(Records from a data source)
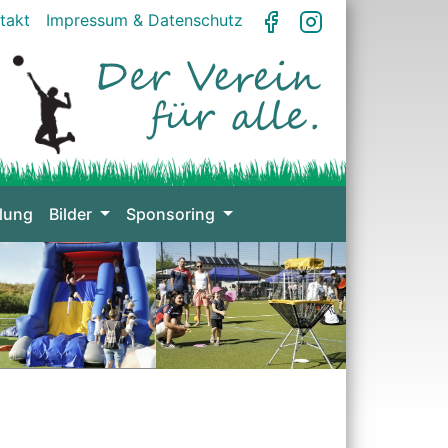
takt
Impressum & Datenschutz
lung
Bilder
Sponsoring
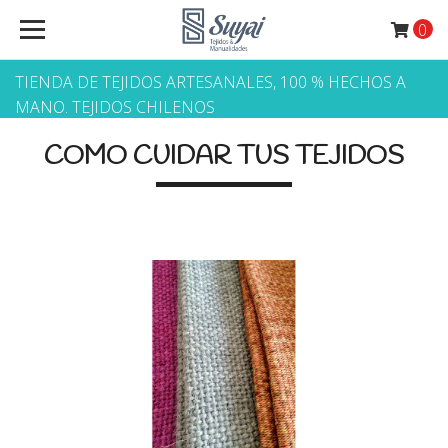
0
TIENDA DE TEJIDOS ARTESANALES, 100 % HECHOS A
MANO. TEJIDOS CHILENOS
COMO CUIDAR TUS TEJIDOS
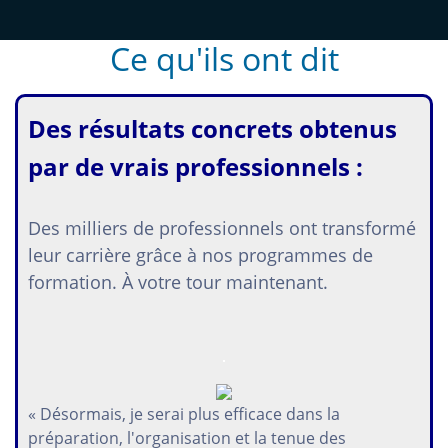
Ce qu'ils ont dit
Des résultats concrets obtenus
par de vrais professionnels :
Des milliers de professionnels ont transformé
leur carrière grâce à nos programmes de
formation. À votre tour maintenant.
« Désormais, je serai plus efficace dans la
préparation, l'organisation et la tenue des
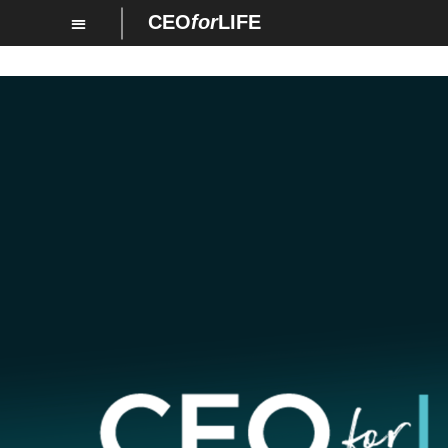
CEO
for
LIFE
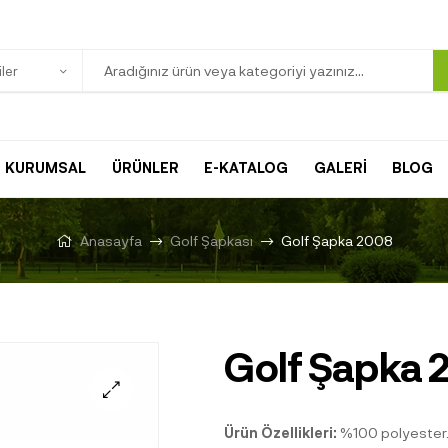
ler
KURUMSAL
ÜRÜNLER
E-KATALOG
GALERİ
BLOG
Anasayfa
Golf Şapkası
Golf Şapka 2008
Golf Şapka 
Ürün Özellikleri:
%100 polyester. 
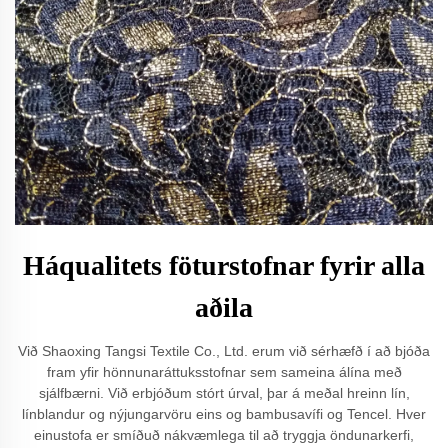
Háqualitets föturstofnar fyrir alla
aðila
Við Shaoxing Tangsi Textile Co., Ltd. erum við sérhæfð í að bjóða
fram yfir hönnunaráttuksstofnar sem sameina álína með
sjálfbærni. Við erbjóðum stórt úrval, þar á meðal hreinn lín,
línblandur og nýjungarvöru eins og bambusavífi og Tencel. Hver
einustofa er smíðuð nákvæmlega til að tryggja öndunarkerfi,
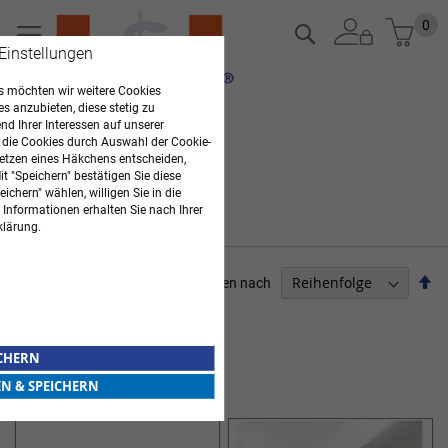
Zum
Mein
0
Suche
Inhalt
 Einstellungen
springen
 möchten wir weitere Cookies
es anzubieten, diese stetig zu
d Ihrer Interessen auf unserer
 die Cookies durch Auswahl der Cookie-
etzen eines Häkchens entscheiden,
t "Speichern" bestätigen Sie diese
ichern" wählen, willigen Sie in die
 Informationen erhalten Sie nach Ihrer
klärung.
Ab
Sortieren nach
so
ARZTBEDARF
Artikel
1
-
12
von
16
ICHERN
MODERNE WUNDVERSORGUNG
EN & SPEICHERN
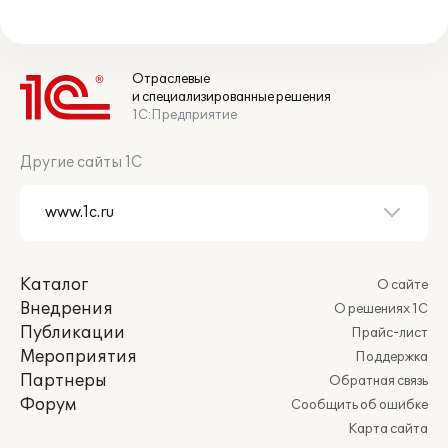
Отраслевые
и специализированные решения
1С:Предприятие
Другие сайты 1С
Каталог
О сайте
Внедрения
О решениях 1С
Публикации
Прайс-лист
Мероприятия
Поддержка
Партнеры
Обратная связь
Форум
Сообщить об ошибке
Карта сайта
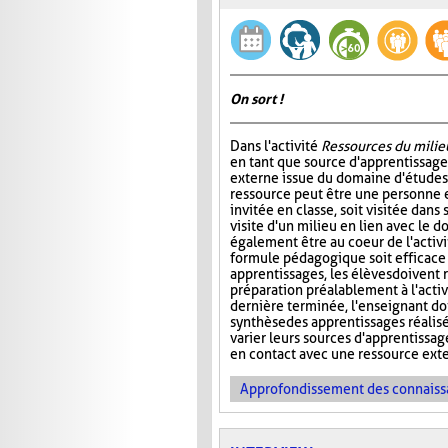
On sort !
Dans l'activité
Ressources du milie
en tant que source d'apprentissage
externe issue du domaine d'études 
ressource peut être une personne e
invitée en classe, soit visitée dans 
visite d'un milieu en lien avec le 
également être au coeur de l'activi
formule pédagogique soit efficace
apprentissages, les élèves doivent r
préparation préalablement à l'activ
dernière terminée, l'enseignant doi
synthèse des apprentissages réalisé
varier leurs sources d'apprentissag
en contact avec une ressource ext
Approfondissement des connaiss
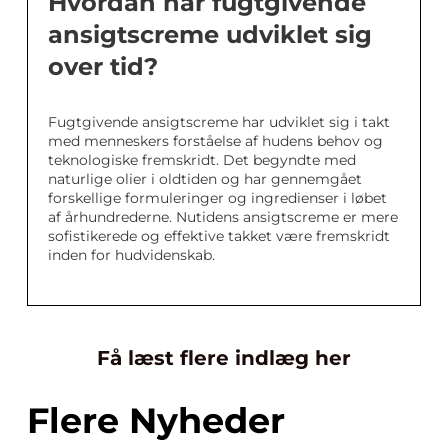
Hvordan har fugtgivende
ansigtscreme udviklet sig
over tid?
Fugtgivende ansigtscreme har udviklet sig i takt
med menneskers forståelse af hudens behov og
teknologiske fremskridt. Det begyndte med
naturlige olier i oldtiden og har gennemgået
forskellige formuleringer og ingredienser i løbet
af århundrederne. Nutidens ansigtscreme er mere
sofistikerede og effektive takket være fremskridt
inden for hudvidenskab.
Få læst flere indlæg her
Flere Nyheder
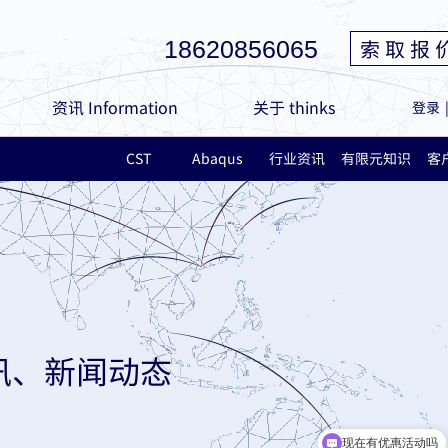
索 取 报 
18620856065
资讯 Information
关于 thinks
登录
CST
Abaqus
行业资讯
有限元知识
客
讯、新闻动态
现在有优惠活动吗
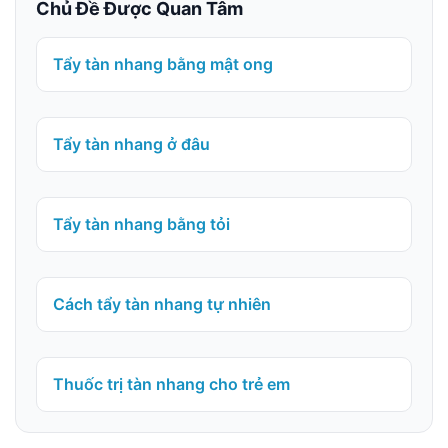
Chủ Đề Được Quan Tâm
Tẩy tàn nhang bằng mật ong
Tẩy tàn nhang ở đâu
Tẩy tàn nhang bằng tỏi
Cách tẩy tàn nhang tự nhiên
Thuốc trị tàn nhang cho trẻ em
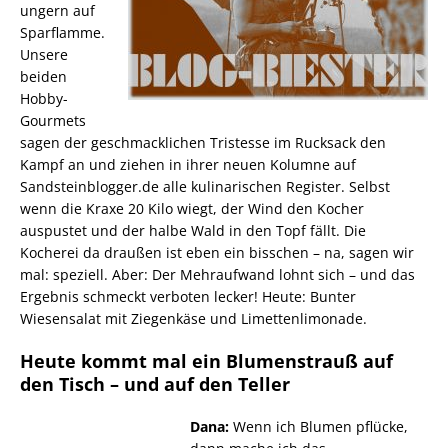
ungern auf
Sparflamme.
Unsere
beiden
Hobby-
Gourmets
sagen der geschmacklichen Tristesse im Rucksack den
Kampf an und ziehen in ihrer neuen Kolumne auf
Sandsteinblogger.de alle kulinarischen Register. Selbst
wenn die Kraxe 20 Kilo wiegt, der Wind den Kocher
auspustet und der halbe Wald in den Topf fällt. Die
Kocherei da draußen ist eben ein bisschen – na, sagen wir
mal: speziell. Aber: Der Mehraufwand lohnt sich – und das
Ergebnis schmeckt verboten lecker! Heute: Bunter
Wiesensalat mit Ziegenkäse und Limettenlimonade.
Heute kommt mal ein Blumenstrauß auf
den Tisch – und auf den Teller
Dana:
Wenn ich Blumen pflücke,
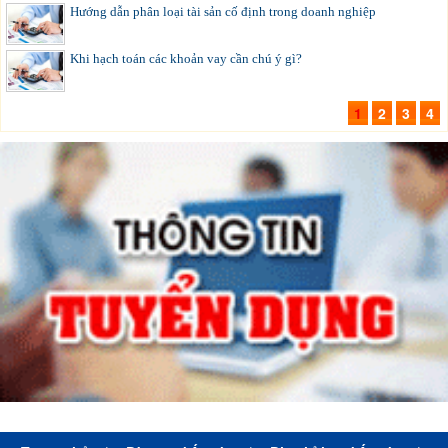
Hướng dẫn phân loại tài sản cố định trong doanh nghiệp
Khi hạch toán các khoản vay cần chú ý gì?
1
2
3
4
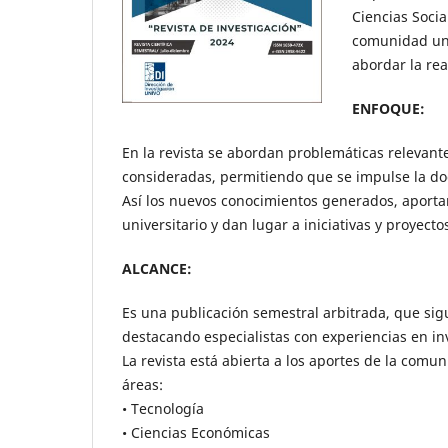
Ciencias Soci
comunidad uni
abordar la rea
ENFOQUE:
En la revista se abordan problemáticas relevante
consideradas, permitiendo que se impulse la doce
Así los nuevos conocimientos generados, aport
universitario y dan lugar a iniciativas y proyect
ALCANCE:
Es una publicación semestral arbitrada, que sig
destacando especialistas con experiencias en inv
La revista está abierta a los aportes de la com
áreas:
• Tecnología
• Ciencias Económicas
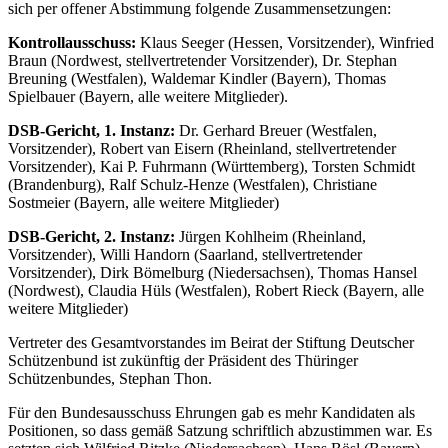
sich per offener Abstimmung folgende Zusammensetzungen:
Kontrollausschuss:
Klaus Seeger (Hessen, Vorsitzender), Winfried
Braun (Nordwest, stellvertretender Vorsitzender), Dr. Stephan
Breuning (Westfalen), Waldemar Kindler (Bayern), Thomas
Spielbauer (Bayern, alle weitere Mitglieder).
DSB-Gericht, 1. Instanz:
Dr. Gerhard Breuer (Westfalen,
Vorsitzender), Robert van Eisern (Rheinland, stellvertretender
Vorsitzender), Kai P. Fuhrmann (Württemberg), Torsten Schmidt
(Brandenburg), Ralf Schulz-Henze (Westfalen), Christiane
Sostmeier (Bayern, alle weitere Mitglieder)
DSB-Gericht, 2. Instanz:
Jürgen Kohlheim (Rheinland,
Vorsitzender), Willi Handorn (Saarland, stellvertretender
Vorsitzender), Dirk Bömelburg (Niedersachsen), Thomas Hansel
(Nordwest), Claudia Hüls (Westfalen), Robert Rieck (Bayern, alle
weitere Mitglieder)
Vertreter des Gesamtvorstandes im Beirat der Stiftung Deutscher
Schützenbund ist zukünftig der Präsident des Thüringer
Schützenbundes, Stephan Thon.
Für den Bundesausschuss Ehrungen gab es mehr Kandidaten als
Positionen, so dass gemäß Satzung schriftlich abzustimmen war. Es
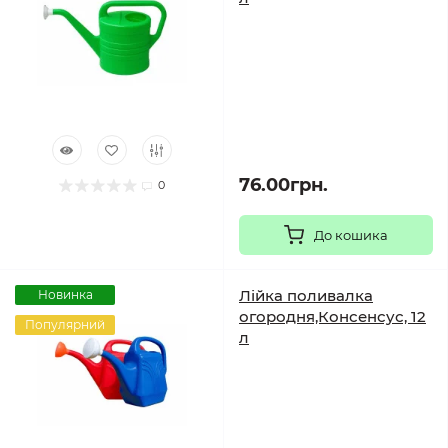
76.00грн.
0
До кошика
Лійка поливалка
Новинка
огородня,Консенсус, 12
Популярний
л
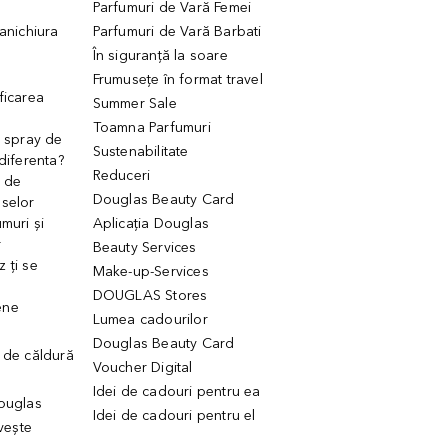
Parfumuri de Vară Femei
manichiura
Parfumuri de Vară Barbati
În siguranță la soare
Frumusețe în format travel
ficarea
Summer Sale
Toamna Parfumuri
. spray de
Sustenabilitate
 diferenta?
Reduceri
 de
Douglas Beauty Card
uselor
muri și
Aplicația Douglas
r
Beauty Services
 ți se
Make-up-Services
DOUGLAS Stores
ene
Lumea cadourilor
Douglas Beauty Card
 de căldură
Voucher Digital
Idei de cadouri pentru ea
Douglas
Idei de cadouri pentru el
ivește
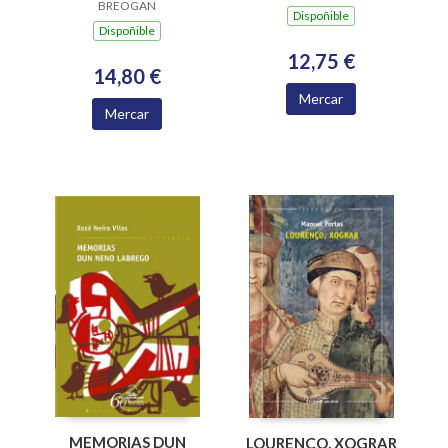
BREOGAN
2004)
Dispoñible
Dispoñible
12,75 €
14,80 €
Mercar
Mercar
MEMORIAS DUN
LOURENÇO, XOGRAR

**Problem statement:** Output every record above word for word, omitting any pictures they contain.

**Answer for the task:**
takt
Impressum & Datenschutz
lung
Bilder
Sponsoring
0
TIENDA DE TEJIDOS ARTESANALES, 100 % HECHOS A
MANO. TEJIDOS CHILENOS
COMO CUIDAR TUS TEJIDOS
Ce qu'ils ont dit
Des résultats concrets obtenus
par de vrais professionnels :
Des milliers de professionnels ont transformé
leur carrière grâce à nos programmes de
formation. À votre tour maintenant.
« Désormais, je serai plus efficace dans la
préparation, l'organisation et la tenue des
CEO
for
LIFE
ler
KURUMSAL
ÜRÜNLER
E-KATALOG
GALERİ
BLOG
Anasayfa
Golf Şapkası
Golf Şapka 2008
Golf Şapka 
Ürün Özellikleri:
%100 polyester. 
Háqualitets föturstofnar fyrir alla
aðila
Við Shaoxing Tangsi Textile Co., Ltd. erum við sérhæfð í að bjóða
fram yfir hönnunaráttuksstofnar sem sameina álína með
sjálfbærni. Við erbjóðum stórt úrval, þar á meðal hreinn lín,
línblandur og nýjungarvöru eins og bambusavífi og Tencel. Hver
einustofa er smíðuð nákvæmlega til að tryggja öndunarkerfi,
Zum
Mein
0
Suche
Inhalt
 Einstellungen
springen
 möchten wir weitere Cookies
es anzubieten, diese stetig zu
d Ihrer Interessen auf unserer
 die Cookies durch Auswahl der Cookie-
etzen eines Häkchens entscheiden,
t "Speichern" bestätigen Sie diese
ichern" wählen, willigen Sie in die
 Informationen erhalten Sie nach Ihrer
klärung.
Ab
Sortieren nach
so
ARZTBEDARF
Artikel
1
-
12
von
16
ICHERN
MODERNE WUNDVERSORGUNG
EN & SPEICHERN
Отраслевые
и специализированные решения
1С:Предприятие
Другие сайты 1С
Каталог
О сайте
Внедрения
О решениях 1С
Публикации
Прайс-лист
Мероприятия
Поддержка
Партнеры
Обратная связь
Форум
Сообщить об ошибке
Карта сайта
On sort !
Dans l'activité
Ressources du milie
en tant que source d'apprentissage
externe issue du domaine d'études 
ressource peut être une personne e
invitée en classe, soit visitée dans 
visite d'un milieu en lien avec le 
également être au coeur de l'activi
formule pédagogique soit efficace
apprentissages, les élèves doivent r
préparation préalablement à l'activ
dernière terminée, l'enseignant doi
synthèse des apprentissages réalisé
varier leurs sources d'apprentissag
en contact avec une ressource ext
Approfondissement des connaiss
Hvordan har fugtgivende
ansigtscreme udviklet sig
over tid?
Fugtgivende ansigtscreme har udviklet sig i takt
med menneskers forståelse af hudens behov og
teknologiske fremskridt. Det begyndte med
naturlige olier i oldtiden og har gennemgået
forskellige formuleringer og ingredienser i løbet
af århundrederne. Nutidens ansigtscreme er mere
sofistikerede og effektive takket være fremskridt
inden for hudvidenskab.
Få læst flere indlæg her
Flere Nyheder
索 取 报 
18620856065
资讯 Information
关于 thinks
登录
CST
Abaqus
行业资讯
有限元知识
客
讯、新闻动态
现在有优惠活动吗
Chủ Đề Được Quan Tâm
Tẩy tàn nhang bằng mật ong
Tẩy tàn nhang ở đâu
Tẩy tàn nhang bằng tỏi
Cách tẩy tàn nhang tự nhiên
Thuốc trị tàn nhang cho trẻ em
ungern auf
Sparflamme.
Unsere
beiden
Hobby-
Gourmets
sagen der geschmacklichen Tristesse im Rucksack den
Kampf an und ziehen in ihrer neuen Kolumne auf
Sandsteinblogger.de alle kulinarischen Register. Selbst
wenn die Kraxe 20 Kilo wiegt, der Wind den Kocher
auspustet und der halbe Wald in den Topf fällt. Die
Kocherei da draußen ist eben ein bisschen – na, sagen wir
mal: speziell. Aber: Der Mehraufwand lohnt sich – und das
Ergebnis schmeckt verboten lecker! Heute: Bunter
Wiesensalat mit Ziegenkäse und Limettenlimonade.
Heute kommt mal ein Blumenstrauß auf
den Tisch – und auf den Teller
Dana:
Wenn ich Blumen pflücke,
Hướng dẫn phân loại tài sản cố định trong doanh nghiệp
Khi hạch toán các khoản vay cần chú ý gì?
1
2
3
4
Ciencias Soci
comunidad uni
abordar la rea
ENFOQUE:
En la revista se abordan problemáticas relevante
consideradas, permitiendo que se impulse la doce
Así los nuevos conocimientos generados, aport
universitario y dan lugar a iniciativas y proyect
ALCANCE:
Es una publicación semestral arbitrada, que sig
destacando especialistas con experiencias en inv
La revista está abierta a los aportes de la com
áreas:
• Tecnología
• Ciencias Económicas
sich per offener Abstimmung folgende Zusammensetzungen:
Kontrollausschuss:
Klaus Seeger (Hessen, Vorsitzender), Winfried
Braun (Nordwest, stellvertretender Vorsitzender), Dr. Stephan
Breuning (Westfalen), Waldemar Kindler (Bayern), Thomas
Spielbauer (Bayern, alle weitere Mitglieder).
DSB-Gericht, 1. Instanz:
Dr. Gerhard Breuer (Westfalen,
Vorsitzender), Robert van Eisern (Rheinland, stellvertretender
Vorsitzender), Kai P. Fuhrmann (Württemberg), Torsten Schmidt
(Brandenburg), Ralf Schulz-Henze (Westfalen), Christiane
Sostmeier (Bayern, alle weitere Mitglieder)
DSB-Gericht, 2. Instanz:
Jürgen Kohlheim (Rheinland,
Vorsitzender), Willi Handorn (Saarland, stellvertretender
Vorsitzender), Dirk Bömelburg (Niedersachsen), Thomas Hansel
(Nordwest), Claudia Hüls (Westfalen), Robert Rieck (Bayern, alle
weitere Mitglieder)
Vertreter des Gesamtvorstandes im Beirat der Stiftung Deutscher
Schützenbund ist zukünftig der Präsident des Thüringer
Schützenbundes, Stephan Thon.
Für den Bundesausschuss Ehrungen gab es mehr Kandidaten als
Positionen, so dass gemäß Satzung schriftlich abzustimmen war. Es
76.00грн.
0
До кошика
Лійка поливалка
Новинка
огородня,Консенсус, 12
Популярний
л
Parfumuri de Vară Femei
manichiura
Parfumuri de Vară Barbati
În siguranță la soare
Frumusețe în format travel
ficarea
Summer Sale
Toamna Parfumuri
. spray de
Sustenabilitate
 diferenta?
Reduceri
 de
Douglas Beauty Card
uselor
muri și
Aplicația Douglas
r
Beauty Services
 ți se
Make-up-Services
DOUGLAS Stores
ene
Lumea cadourilor
Douglas Beauty Card
 de căldură
Voucher Digital
Idei de cadouri pentru ea
Douglas
Idei de cadouri pentru el
ivește
BREOGAN
2004)
Dispoñible
Dispoñible
12,75 €
14,80 €
Mercar
Mercar
MEMORIAS DUN
LOURENÇO, XOGRAR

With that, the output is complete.